Two days before Tony Blair presented that paper to the Commons, this journalist was ear-wigged by a self-styled East European diplomat while trying to interview a Kurdish exile in a Turkish airport.
"Dennis" was returning from Siloppie, a town sealed off by the Turkish military, where he had overseen the import of industrial and agricultural vehicles into Iraq under the UN's oil-for-food programme, he said.
"You know, they'll never find the weapons of mass destruction," he whispered conspiratorially. 'they've been loaded onto 10 mobile laboratories that are being driven around all day. Nobody knows where they are at any given time, no-one at all."
Dennis would know. His nominal employer was really a front for the Belarusian government, he said, and his salary was paid out of Iraq's Banque National de Paris account at the UN in New York.

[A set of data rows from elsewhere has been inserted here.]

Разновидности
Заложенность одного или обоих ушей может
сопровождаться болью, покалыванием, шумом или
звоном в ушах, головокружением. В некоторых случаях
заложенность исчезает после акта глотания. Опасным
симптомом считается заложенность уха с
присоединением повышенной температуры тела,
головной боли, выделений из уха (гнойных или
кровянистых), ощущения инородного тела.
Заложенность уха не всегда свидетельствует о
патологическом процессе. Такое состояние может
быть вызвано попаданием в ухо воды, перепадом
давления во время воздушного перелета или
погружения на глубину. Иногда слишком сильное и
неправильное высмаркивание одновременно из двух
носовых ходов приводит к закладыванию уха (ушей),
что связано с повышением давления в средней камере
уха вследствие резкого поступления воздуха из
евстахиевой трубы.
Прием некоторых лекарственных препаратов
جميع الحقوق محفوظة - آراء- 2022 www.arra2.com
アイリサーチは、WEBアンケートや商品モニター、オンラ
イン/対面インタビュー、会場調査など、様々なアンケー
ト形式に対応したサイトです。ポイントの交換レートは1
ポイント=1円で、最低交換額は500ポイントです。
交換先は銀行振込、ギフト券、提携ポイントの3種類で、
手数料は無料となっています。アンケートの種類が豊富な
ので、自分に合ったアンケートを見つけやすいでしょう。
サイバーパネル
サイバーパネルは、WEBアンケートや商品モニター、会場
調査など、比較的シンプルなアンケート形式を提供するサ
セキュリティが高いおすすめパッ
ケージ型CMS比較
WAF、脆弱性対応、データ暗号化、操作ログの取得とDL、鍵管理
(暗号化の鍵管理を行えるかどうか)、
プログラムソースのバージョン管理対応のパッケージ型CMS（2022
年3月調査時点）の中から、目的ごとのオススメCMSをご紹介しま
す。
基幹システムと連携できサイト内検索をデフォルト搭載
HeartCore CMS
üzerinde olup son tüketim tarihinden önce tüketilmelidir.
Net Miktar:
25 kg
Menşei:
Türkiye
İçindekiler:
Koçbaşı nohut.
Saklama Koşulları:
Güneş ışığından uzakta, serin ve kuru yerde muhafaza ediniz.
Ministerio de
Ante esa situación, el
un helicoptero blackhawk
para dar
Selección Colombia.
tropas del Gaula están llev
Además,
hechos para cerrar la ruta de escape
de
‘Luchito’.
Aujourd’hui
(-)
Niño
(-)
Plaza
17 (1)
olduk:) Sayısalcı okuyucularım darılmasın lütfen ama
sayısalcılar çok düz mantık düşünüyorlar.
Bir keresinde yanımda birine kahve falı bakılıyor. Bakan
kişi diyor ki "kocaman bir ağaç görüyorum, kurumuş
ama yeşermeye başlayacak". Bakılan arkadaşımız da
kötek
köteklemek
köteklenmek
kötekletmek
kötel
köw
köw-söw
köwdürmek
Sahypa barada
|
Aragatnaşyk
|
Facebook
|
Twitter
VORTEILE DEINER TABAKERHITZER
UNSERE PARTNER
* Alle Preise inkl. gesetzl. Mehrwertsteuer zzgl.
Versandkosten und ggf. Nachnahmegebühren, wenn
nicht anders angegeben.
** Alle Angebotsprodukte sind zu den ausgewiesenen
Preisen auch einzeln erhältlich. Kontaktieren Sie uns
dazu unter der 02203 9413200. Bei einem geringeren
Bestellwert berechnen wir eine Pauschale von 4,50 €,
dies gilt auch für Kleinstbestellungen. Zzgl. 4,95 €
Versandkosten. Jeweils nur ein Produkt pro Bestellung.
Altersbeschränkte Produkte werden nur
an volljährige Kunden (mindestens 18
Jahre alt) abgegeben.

His fellow employees in Baghdad were facing difficulties, but he didn't ask questions because the less he knew, the safer he would be. I began to feel the same way.
Until the next day, when The Observer reported allegations by former UN weapons inspector Tim McCarthy that Iraqi deals with a tractor factory in the Belarussian capital Minsk were a cover for exporting technology to help manufacture nuclear weapons.
Then on September 24, Blair's WMD paper officially launched the story of mobile vehicles ferrying biological and chemical weapons around the Iraqi countryside.
That dossier is currently subject to a Foreign Affairs Select Committee inquiry, but sadly Dennis is unavailable to help unravel its mysteries. The company he said he worked for doesn't exist, the telephone number he gave doesn't work and the email address he offered returns all mail. He could have been a great "security source", except that the only part of his story to hold up 10 months later, is that Iraq's WMD have still not been found.